I think he went undercover and is working on a new pellet thieving scheme


----------



## smwilliamson (Jun 19, 2013)

webbie said:


> The answer is simple - you stop logging in and lose the bookmark. At worst, you will get one email a year....which you can then yell at me about. Or, change your email here (you can do it yourself) to a dead account or an account you use to garner spam.
> 
> Done......


He does have cameras all over his property...can we say paranoid? Maybe he doesn't want you folks having his private information either. Perhaps even the mods are part of the conspiracy. You bastards.


----------



## BrotherBart (Jun 19, 2013)

smwilliamson said:


> Perhaps even the mods are part of the conspiracy. You bastards.


 
The milk in your refrigerator is expired.


----------



## webbie (Jun 19, 2013)

That does it, Scott. I'm going to "Spokeo" you!


----------



## Jags (Jun 19, 2013)

And you are cheating yourself by not brushing your teeth the suggest amount of time in the morning.


----------



## fossil (Jun 19, 2013)

smwilliamson said:


> Maybe he doesn't want you folks having his private information either. Perhaps even the mods are part of the conspiracy.


 
I don't want anyone's private information.  There's already TMI in lots of posts on these forums.


----------



## Jags (Jun 19, 2013)

fossil said:


> I don't want anyone's private information.


 
I don't do any data collection - I just tapped into Delta-T's live video feed.


----------



## Adios Pantalones (Jun 19, 2013)

I bet I could get myself deleted.


----------



## Delta-T (Jun 19, 2013)

Jags said:


> I don't do any data collection - I just tapped into Delta-T's live video feed.


I don't care what you think you saw...I was working out...I always wear my mankini when I working out, you know that, right?


----------



## BrotherBart (Jun 19, 2013)

Delta-T said:


> I don't care what you think you saw...I was working out...I always wear my mankini when I working out, you know that, right?


 

What in the world did that thing in the back of the top row of the cabinets to the right of the stove used to be? Ewwww...


----------



## fossil (Jun 19, 2013)

Twinkies.  Deep fried.


----------



## whlago (Jun 19, 2013)

Adios Pantalones said:


> bet I could get myself deleted​


 Don't leave us Gerry Cheevers


----------



## smwilliamson (Jun 20, 2013)

I don't get the Spokeo reference...I'm very uncultured.


----------



## firefighterjake (Jun 20, 2013)

Delta-T said:


> I don't care what you think you saw...I was working out...I always wear my mankini when I working out, you know that, right?


 
Same here . . . it's quite comfortable.


----------



## smoke show (Jun 20, 2013)

firefighterjake said:


> Same here . . . it's quite comfortable.
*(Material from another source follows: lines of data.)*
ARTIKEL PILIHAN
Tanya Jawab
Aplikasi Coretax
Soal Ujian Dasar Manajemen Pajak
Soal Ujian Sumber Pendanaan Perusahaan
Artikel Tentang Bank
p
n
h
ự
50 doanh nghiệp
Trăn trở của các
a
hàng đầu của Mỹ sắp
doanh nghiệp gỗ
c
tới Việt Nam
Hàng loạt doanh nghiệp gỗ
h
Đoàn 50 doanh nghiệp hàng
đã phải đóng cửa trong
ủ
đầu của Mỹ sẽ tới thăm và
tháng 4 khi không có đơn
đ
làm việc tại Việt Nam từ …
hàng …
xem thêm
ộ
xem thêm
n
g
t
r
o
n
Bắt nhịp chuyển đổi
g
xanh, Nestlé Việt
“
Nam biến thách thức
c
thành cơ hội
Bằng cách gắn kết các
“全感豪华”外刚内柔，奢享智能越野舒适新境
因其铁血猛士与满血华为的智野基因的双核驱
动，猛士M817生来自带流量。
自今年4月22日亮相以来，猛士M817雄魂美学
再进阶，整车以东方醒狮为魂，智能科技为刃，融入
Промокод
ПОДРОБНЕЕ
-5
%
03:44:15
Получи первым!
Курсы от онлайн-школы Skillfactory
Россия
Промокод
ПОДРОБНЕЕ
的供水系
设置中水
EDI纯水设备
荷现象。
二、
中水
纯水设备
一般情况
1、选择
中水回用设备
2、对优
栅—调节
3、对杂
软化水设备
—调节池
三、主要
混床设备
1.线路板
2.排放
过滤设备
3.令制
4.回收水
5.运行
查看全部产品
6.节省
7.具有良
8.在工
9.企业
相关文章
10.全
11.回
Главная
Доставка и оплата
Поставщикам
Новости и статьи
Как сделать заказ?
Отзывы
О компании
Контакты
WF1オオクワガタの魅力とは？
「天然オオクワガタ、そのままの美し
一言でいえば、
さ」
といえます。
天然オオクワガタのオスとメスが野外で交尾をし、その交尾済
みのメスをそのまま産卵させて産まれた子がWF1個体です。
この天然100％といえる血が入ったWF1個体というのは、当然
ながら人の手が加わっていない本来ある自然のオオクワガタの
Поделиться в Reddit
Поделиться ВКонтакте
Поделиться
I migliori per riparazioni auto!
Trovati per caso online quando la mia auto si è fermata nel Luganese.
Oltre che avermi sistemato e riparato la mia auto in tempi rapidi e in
There was a dude wearing that get up at the local polar plunge this winter. I guess the shrinkage from the cold water caused the slingshot to shift to the side.  The crappy part about the whole situation was all the children in the audience.


----------



## Jags (Jun 20, 2013)

Delta-T said:


> I don't care what you think you saw...I was working out...I always wear my mankini when I working out, you know that, right?


 
No-no, I have yours blocked for obvious reasons.  I was just linking to the feed that you have on Scott.


----------



## Delta-T (Jun 20, 2013)

GREAT! so much for "super sneaky sneaking" Jags...now I gotta put on my ninja suit, sneak in there, take all my camera junk and find someone else to spy on. A secret agents work is never done.


----------



## Jags (Jun 20, 2013)

Baaa - don't worry about it.  He will never find the wireless camera you mounted in his pet goldfishes eye in the hanging goldfish tank in the bathroom.


----------



## St_Earl (Jun 20, 2013)

what has been seen cannot be unseen! argh.


----------



## smwilliamson (Jun 23, 2013)

smwilliamson said:


> I don't get the Spokeo reference...I'm very uncultured.


ok, found it...that's kinda scary and reassuring all at the same time


----------